When the meaning is obvious and we can play a little, these fun styles can be a welcome change from the ‘normal’ illustrations.
Grobby is versatile for emotion and humour, especially for young adults. Younger readers may think another child drew it.
Icing style can evoke traditional African embroidery as an alternative to the Legend style. It can also resemble actual icing.
Paper can be graphic and elegant, good for simple concepts. Or It can lift dry or earnest material without being flippant.
Stylised covers quite a broad range of styles – exaggerated and quirky styles that fit nowhere else.

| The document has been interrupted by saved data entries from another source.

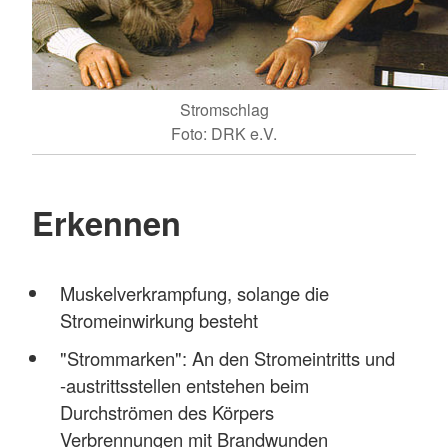
Stromschlag
Foto: DRK e.V.
Erkennen
Muskelverkrampfung, solange die
Stromeinwirkung besteht
"Strommarken": An den Stromeintritts und
-austrittsstellen entstehen beim
Durchströmen des Körpers
Verbrennungen mit Brandwunden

Forceful debating, Grobby style
English lesson, Paper style
English textbook, Stylised style
Menu cover, Icing style
Exam techniques, Grobby style
Set design in cut Paper style
School day, Stylised style
Textbook title page, Icing style
Grobby is the newest and thus the 24th style.
Grobby was inspired by Kristofer Strom’s videos and art.
This new style has very little to do with either. But watching his evocative animations somehow freed me up to do something new.
Back in the 80′s I was exposed to comic art, much of it very avant-garde. The artists were as obscure as they were talented. I remember protesting, ‘I just can’t draw as ugly as that.’ I didn’t understand at all…
More recently, there was a glimmer of what they were all about. Check out the children’s drawings for ‘My Children’s Act’. There was a charm there I just couldn’t replicate, no matter how I tried. Probably, I never will. But the Grobby style brings so much fun to my work. Local high school learners seemed to enjoy it too.
All work on this page was done with Kate Beaumont for Cambridge University Press.
Icing: a deceptively naïve simplicity.
The Icing style emphasising simple lines by embossing them.
It can also look like traditional African embroidery. As such, it’s been used for a title page for a school textbook featuring aspects of South African life. It doesn’t appear often, but sometimes it’s the only style for a certain effect or mood. It is more delicate than the Legend style, which can seem too heavy, with its black outlines. Ethnic can also be subtle, after all. In fact – in the African culture, with its intricate customs and etiquette, subtleties rule.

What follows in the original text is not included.